Equinix owns and operates 280 data centers across 77 markets in 36 countries. Companies pay Equinix a monthly fee to place their computer equipment inside these buildings, plug into power, and connect directly to other companies also inside those same buildings. That last part is key. Equinix does not just store servers. It sells connections. When a bank, a cloud company, and a telecom provider all sit inside the same Equinix building, they can pass data between each other without it ever touching the public internet. Equinix calls these connections interconnections, and it charges for each one. More than 94% of revenue comes from these fixed monthly contracts, which typically run one to five years. The diagram below traces where the money goes.
Five years of financial data tell a consistent story. Revenue has grown every single year, from $6.6 billion in 2021 to $9.2 billion in 2025. That is not a spike driven by one big deal. It is steady, compounding growth from thousands of customers adding more space and more connections over time.
Gross margin has also improved over the same period, moving from roughly 47.7% in 2021 to 51.1% in 2025. That means for every dollar of revenue, Equinix is keeping more after paying the direct costs of running its buildings. The biggest of those direct costs is electricity. When power prices fall, margins improve. When they rise, margins get squeezed. The 2025 jump in gross margin partly reflects lower electricity prices in key European markets like Germany, the Netherlands, and the United Kingdom.
Free cash flow grew from $2.5 billion in 2021 to $3.9 billion in 2025. That cash is real money the business generated after paying to keep the buildings running. Equinix pays a portion of it out to shareholders each quarter as a dividend. In 2025 alone it paid $4.69 per share every quarter. The company is also spending heavily to build more data centers. In 2025 it raised $4.4 billion in new debt and equity to fund expansion, opened 16 new data centers, and had 52 more development projects underway.
Equinix's REIT status is central to how the financial model works. Because it distributes taxable income to shareholders, it pays very little U.S. corporate income tax at the entity level. Its effective tax rate in 2025 was 10.6%. Without REIT status, that number would be much higher, and less cash would flow to shareholders. Maintaining REIT status requires meeting complex rules every year, and the company says it monitors compliance continuously.

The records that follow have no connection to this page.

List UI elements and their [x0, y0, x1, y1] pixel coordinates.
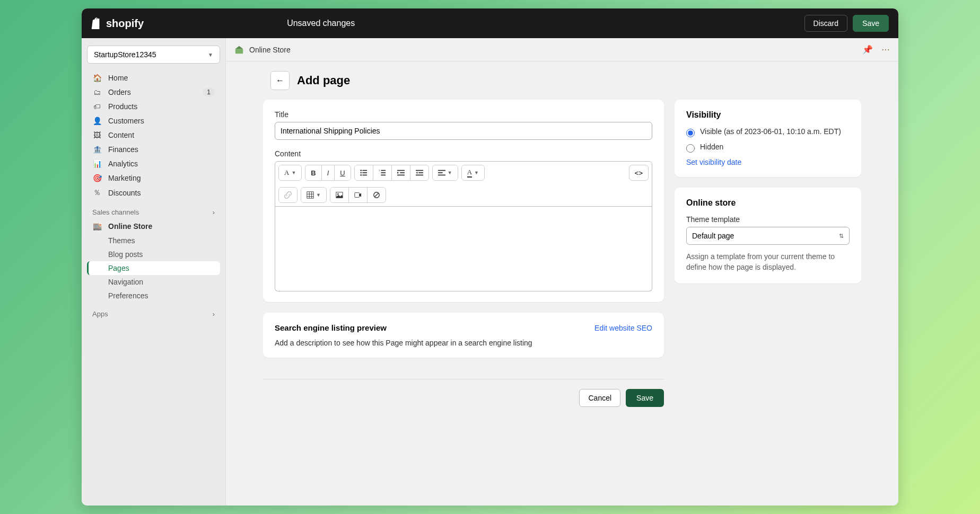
svg-rect-4 [362, 172, 367, 173]
customers-icon: 👤 [92, 117, 102, 125]
svg-rect-20 [307, 192, 313, 198]
nav-themes[interactable]: Themes [87, 234, 220, 247]
nav-content[interactable]: 🖼Content [87, 128, 220, 142]
code-view-button[interactable]: <> [629, 165, 649, 181]
font-format-button[interactable]: A▼ [279, 165, 301, 180]
svg-rect-7 [381, 170, 386, 171]
text-color-button[interactable]: A▼ [462, 165, 484, 180]
analytics-icon: 📊 [92, 159, 102, 168]
seo-description: Add a description to see how this Page m… [275, 339, 652, 347]
nav-online-store[interactable]: 🏬Online Store [87, 219, 220, 233]
table-button[interactable]: ▼ [301, 188, 326, 202]
save-button[interactable]: Save [626, 389, 664, 407]
theme-template-select[interactable]: Default page ⇅ [686, 227, 850, 245]
store-selector[interactable]: StartupStore12345 ▼ [87, 46, 220, 64]
theme-template-label: Theme template [686, 215, 850, 224]
store-icon: 🏬 [92, 222, 102, 231]
page-form-card: Title Content A▼ B I U [263, 100, 664, 302]
video-button[interactable] [349, 188, 368, 202]
svg-rect-15 [418, 172, 423, 173]
svg-rect-17 [438, 170, 445, 171]
nav-marketing[interactable]: 🎯Marketing [87, 171, 220, 185]
cancel-button[interactable]: Cancel [579, 389, 620, 407]
breadcrumb-label[interactable]: Online Store [249, 46, 291, 54]
number-list-button[interactable]: 1 [373, 165, 392, 180]
page-title: Add page [297, 74, 350, 87]
indent-button[interactable] [410, 165, 428, 180]
svg-rect-2 [362, 170, 367, 171]
sidebar: StartupStore12345 ▼ 🏠Home 🗂Orders1 🏷Prod… [82, 38, 226, 506]
chevron-down-icon: ▼ [208, 52, 213, 58]
orders-badge: 1 [203, 88, 215, 96]
svg-rect-27 [355, 193, 360, 198]
svg-rect-9 [381, 175, 386, 176]
discard-button[interactable]: Discard [804, 15, 847, 32]
svg-rect-19 [438, 175, 445, 176]
nav-pages[interactable]: Pages [87, 261, 220, 275]
theme-help-text: Assign a template from your current them… [686, 251, 850, 273]
products-icon: 🏷 [92, 102, 102, 111]
visibility-hidden-radio[interactable] [686, 144, 695, 153]
footer-actions: Cancel Save [263, 379, 664, 407]
nav-orders[interactable]: 🗂Orders1 [87, 85, 220, 99]
visibility-hidden-label: Hidden [700, 143, 723, 151]
visibility-hidden-row[interactable]: Hidden [686, 143, 850, 153]
content-editor[interactable] [275, 207, 652, 291]
marketing-icon: 🎯 [92, 174, 102, 182]
topbar: shopify Unsaved changes Discard Save [82, 8, 898, 38]
content-label: Content [275, 149, 652, 158]
nav-blog-posts[interactable]: Blog posts [87, 247, 220, 261]
bullet-list-button[interactable] [355, 165, 373, 180]
visibility-visible-radio[interactable] [686, 129, 695, 137]
nav-customers[interactable]: 👤Customers [87, 114, 220, 128]
store-name: StartupStore12345 [94, 50, 156, 59]
discounts-icon: ％ [92, 188, 102, 198]
content-icon: 🖼 [92, 131, 102, 139]
orders-icon: 🗂 [92, 88, 102, 96]
clear-format-button[interactable] [368, 188, 386, 202]
align-button[interactable]: ▼ [433, 165, 458, 180]
section-apps: Apps › [87, 303, 220, 321]
svg-point-1 [360, 170, 362, 171]
chevron-right-icon[interactable]: › [213, 208, 215, 216]
theme-template-value: Default page [692, 232, 734, 240]
visibility-heading: Visibility [686, 110, 850, 120]
underline-button[interactable]: U [335, 165, 350, 180]
image-button[interactable] [330, 188, 349, 202]
nav-navigation[interactable]: Navigation [87, 275, 220, 289]
nav-analytics[interactable]: 📊Analytics [87, 157, 220, 171]
chevron-right-icon[interactable]: › [213, 310, 215, 318]
online-store-heading: Online store [686, 198, 850, 208]
title-label: Title [275, 110, 652, 119]
link-button[interactable] [279, 188, 297, 202]
breadcrumb-bar: Online Store 📌 ⋯ [226, 38, 898, 61]
svg-rect-12 [400, 172, 405, 173]
home-icon: 🏠 [92, 74, 102, 82]
edit-seo-link[interactable]: Edit website SEO [594, 324, 652, 332]
visibility-visible-row[interactable]: Visible (as of 2023-06-01, 10:10 a.m. ED… [686, 127, 850, 137]
arrow-left-icon: ← [276, 76, 284, 85]
outdent-button[interactable] [392, 165, 410, 180]
svg-rect-8 [381, 172, 386, 173]
svg-rect-13 [397, 175, 405, 176]
nav-discounts[interactable]: ％Discounts [87, 185, 220, 200]
title-input[interactable] [275, 122, 652, 140]
more-icon[interactable]: ⋯ [881, 45, 890, 55]
visibility-card: Visibility Visible (as of 2023-06-01, 10… [675, 100, 861, 177]
set-visibility-date-link[interactable]: Set visibility date [686, 158, 850, 166]
svg-point-26 [337, 193, 339, 195]
pin-icon[interactable]: 📌 [862, 45, 873, 55]
svg-rect-16 [416, 175, 423, 176]
finances-icon: 🏦 [92, 145, 102, 154]
nav-finances[interactable]: 🏦Finances [87, 143, 220, 156]
nav-preferences[interactable]: Preferences [87, 289, 220, 303]
bold-button[interactable]: B [305, 165, 321, 180]
nav-home[interactable]: 🏠Home [87, 71, 220, 85]
svg-rect-11 [397, 170, 405, 171]
italic-button[interactable]: I [322, 165, 335, 180]
nav-products[interactable]: 🏷Products [87, 100, 220, 113]
brand-text: shopify [106, 17, 144, 30]
svg-text:1: 1 [379, 169, 380, 172]
save-button-top[interactable]: Save [853, 15, 889, 32]
back-button[interactable]: ← [270, 71, 290, 90]
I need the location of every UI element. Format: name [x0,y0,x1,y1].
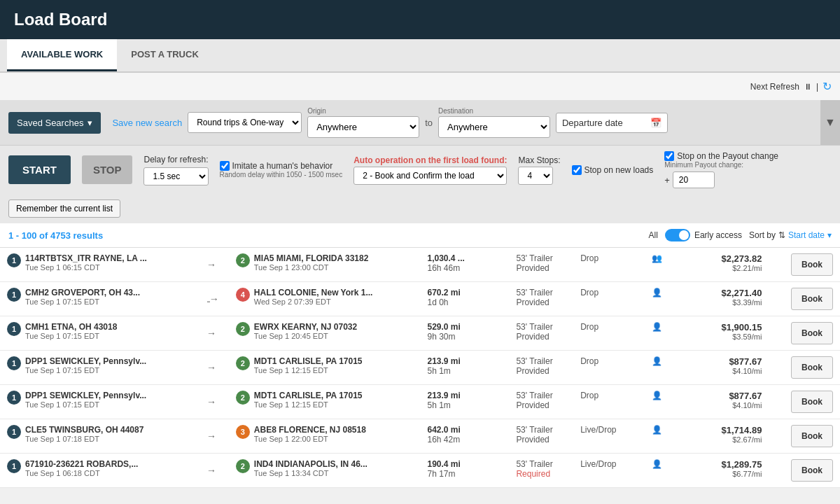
dest-date: Tue Sep 1 12:15 EDT [254,400,363,409]
route-arrow-icon: → [202,396,220,407]
book-cell: Book [769,351,840,385]
dest-stop-badge: 2 [236,322,250,336]
results-bar: 1 - 100 of 4753 results All Early access… [0,223,840,248]
price-cell: $877.67 $4.10/mi [680,351,769,385]
trailer-cell: 53' Trailer Required [509,454,573,488]
team-icon-cell: 👤 [645,316,680,351]
early-access-toggle[interactable]: Early access [665,229,742,241]
single-driver-icon: 👤 [652,288,662,298]
distance-cell: 213.9 mi 5h 1m [420,351,509,385]
arrow-cell: → [195,454,229,488]
distance-cell: 190.4 mi 7h 17m [420,454,509,488]
imitate-checkbox-label[interactable]: Imitate a human's behavior [220,161,343,171]
price-per-mile: $2.21/mi [687,264,762,272]
price-value: $2,271.40 [687,288,762,298]
origin-label: Origin [307,107,419,115]
team-icon-cell: 👤 [645,454,680,488]
duration-value: 1d 0h [427,298,502,307]
next-refresh-label: Next Refresh [750,82,799,92]
sort-value[interactable]: Start date [788,230,825,240]
trailer-status: Provided [516,435,566,444]
toolbar-area: Next Refresh ⏸ | ↻ [0,73,840,100]
book-button[interactable]: Book [791,459,833,482]
origin-field-group: Origin Anywhere [307,107,419,138]
price-value: $877.67 [687,356,762,367]
dest-name: ABE8 FLORENCE, NJ 08518 [254,425,366,435]
book-button[interactable]: Book [791,356,833,379]
auto-op-select[interactable]: 2 - Book and Confirm the load 1 - Book o… [354,167,507,185]
stop-payout-label[interactable]: Stop on the Payout change [664,151,778,161]
dest-date: Tue Sep 1 12:15 EDT [254,366,363,374]
remember-list-button[interactable]: Remember the current list [8,200,120,218]
origin-stop-badge: 1 [7,288,21,302]
origin-cell: 1 DPP1 SEWICKLEY, Pennsylv... Tue Sep 1 … [0,351,195,385]
stop-button[interactable]: STOP [82,155,133,184]
book-button[interactable]: Book [791,288,833,310]
dest-name: EWRX KEARNY, NJ 07032 [254,322,357,332]
sort-chevron-icon[interactable]: ▾ [827,230,832,240]
book-button[interactable]: Book [791,391,833,413]
max-stops-group: Max Stops: 4 1 2 3 5 [518,155,560,185]
book-button[interactable]: Book [791,322,833,344]
origin-name: CMH2 GROVEPORT, OH 43... [25,288,140,298]
origin-date: Tue Sep 1 06:15 CDT [25,263,147,272]
duration-value: 5h 1m [427,366,502,376]
search-bar: Saved Searches ▾ Save new search Round t… [0,100,840,145]
destination-field-group: Destination Anywhere [438,107,550,138]
book-cell: Book [769,454,840,488]
pause-icon[interactable]: ⏸ [804,82,812,92]
price-value: $1,900.15 [687,322,762,332]
tab-post-a-truck[interactable]: POST A TRUCK [117,39,213,71]
departure-date-field[interactable]: Departure date 📅 [556,113,668,133]
book-cell: Book [769,282,840,316]
stop-new-loads-checkbox[interactable] [572,165,582,175]
origin-date: Tue Sep 1 07:15 EDT [25,332,117,340]
toggle-switch-knob[interactable] [665,229,690,241]
team-icon-cell: 👤 [645,385,680,419]
drop-type-cell: Drop [573,351,645,385]
trailer-type: 53' Trailer [516,391,566,400]
origin-date: Tue Sep 1 07:18 EDT [25,435,144,443]
dest-name: HAL1 COLONIE, New York 1... [254,288,373,298]
single-driver-icon: 👤 [652,459,662,469]
max-stops-select[interactable]: 4 1 2 3 5 [518,167,553,185]
origin-name: 114RTBTSX_ITR RAYNE, LA ... [25,253,147,263]
distance-value: 642.0 mi [427,425,502,435]
book-button[interactable]: Book [791,425,833,447]
price-per-mile: $4.10/mi [687,401,762,410]
duration-value: 16h 42m [427,435,502,444]
refresh-icon[interactable]: ↻ [822,80,832,93]
stop-new-loads-label[interactable]: Stop on new loads [572,165,654,175]
dest-name: MIA5 MIAMI, FLORIDA 33182 [254,253,369,263]
drop-type-cell: Drop [573,282,645,316]
sort-icon: ⇅ [778,230,785,240]
book-button[interactable]: Book [791,253,833,276]
stop-payout-checkbox[interactable] [664,151,674,161]
trailer-type: 53' Trailer [516,459,566,469]
destination-select[interactable]: Anywhere [438,116,550,138]
trip-type-select[interactable]: Round trips & One-way [188,112,302,133]
route-arrow-icon: → [202,362,220,373]
origin-date: Tue Sep 1 07:15 EDT [25,366,146,374]
scroll-right-arrow[interactable]: ▼ [820,100,840,145]
arrow-cell: → [195,351,229,385]
trailer-status: Provided [516,332,566,342]
dest-stop-badge: 2 [236,459,250,473]
departure-date-label: Departure date [562,118,623,128]
save-new-search-link[interactable]: Save new search [112,118,182,128]
delay-select[interactable]: 1.5 sec 1.0 sec 2.0 sec [144,167,208,186]
saved-searches-button[interactable]: Saved Searches ▾ [8,112,101,134]
route-arrow-icon: → [202,430,220,442]
origin-cell: 1 CMH1 ETNA, OH 43018 Tue Sep 1 07:15 ED… [0,316,195,351]
drop-type-cell: Live/Drop [573,419,645,454]
origin-select[interactable]: Anywhere [307,116,419,138]
route-arrow-icon: → [202,465,220,476]
duration-value: 7h 17m [427,469,502,479]
min-payout-input[interactable] [673,172,715,188]
price-per-mile: $3.59/mi [687,332,762,341]
tab-available-work[interactable]: AVAILABLE WORK [7,39,117,71]
drop-type-cell: Drop [573,316,645,351]
imitate-checkbox[interactable] [220,161,230,171]
start-button[interactable]: START [8,155,71,184]
price-cell: $1,289.75 $6.77/mi [680,454,769,488]
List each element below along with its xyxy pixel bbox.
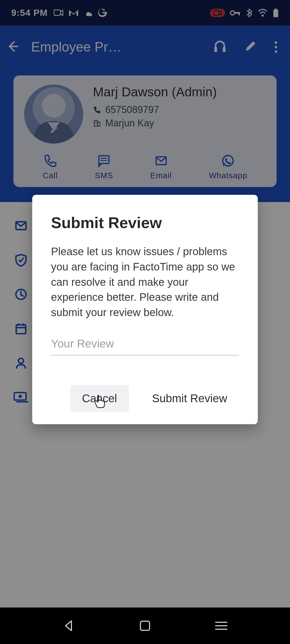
submit-button-label: Submit Review	[152, 392, 227, 405]
dialog-body: Please let us know issues / problems you…	[51, 244, 239, 320]
nav-back-icon	[63, 620, 74, 632]
submit-review-dialog: Submit Review Please let us know issues …	[32, 195, 258, 424]
cursor-pointer-icon	[93, 394, 106, 411]
nav-recents-button[interactable]	[214, 618, 229, 633]
submit-review-button[interactable]: Submit Review	[140, 385, 239, 412]
nav-home-icon	[140, 621, 150, 631]
nav-recents-icon	[215, 622, 227, 630]
review-input[interactable]	[51, 335, 239, 356]
nav-back-button[interactable]	[61, 618, 76, 633]
nav-home-button[interactable]	[137, 618, 153, 633]
dialog-title: Submit Review	[51, 214, 239, 232]
android-nav-bar	[0, 608, 290, 644]
cancel-button[interactable]: Cancel	[70, 385, 129, 412]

The company now has over 500,000 interconnections across its global platform and more than 10,500 customers. No single customer accounts for 10% or more of total revenue. The 50 largest customers together represent only about 36% of recurring revenue. That spread means no single departure would be catastrophic. But it also means growth has to come from many small additions, not a handful of large wins.
Several specific risks are documented in Equinix's own filings. Power is the most pressing. Equinix does not generate its own electricity. It buys power from local grids and passes costs through to customers where possible, but rising energy prices or shortages can squeeze margins before that pass-through kicks in. New AI workloads consume far more power per cabinet than traditional servers, and the company says it is already building new data centers with twice the power and cooling capacity of older ones. Finding enough affordable power to expand is a real constraint, not a theoretical one.
A second documented risk involves the buildings themselves. Equinix does not own all of its data centers. Many are leased from third-party landlords. If a landlord fails to maintain power infrastructure or refuses to renew a lease on acceptable terms, Equinix could be forced to shut down a facility suddenly. That would disrupt the customers inside it and damage the company's reputation for reliability. Equinix markets 99.9999% or better operational uptime, so any forced closure would directly contradict its core promise. Third-party internet connectivity providers are a related vulnerability. If a carrier that connects one of Equinix's buildings to the broader internet goes down, customers lose the connectivity they are paying for.